● What to work on:
Your copy of the listing must be exact and must hold no images.

● Source material:
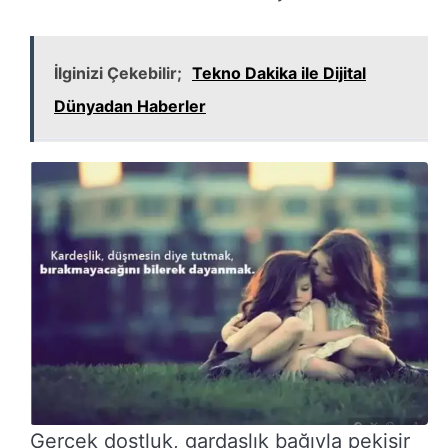
İlginizi Çekebilir;
Tekno Dakika ile Dijital
Dünyadan Haberler
Gerçek dostluk, gardaşlık bağıyla pekişir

● Response box:
İlginizi Çekebilir;
Tekno Dakika ile Dijital
Dünyadan Haberler
Gerçek dostluk, gardaşlık bağıyla pekişir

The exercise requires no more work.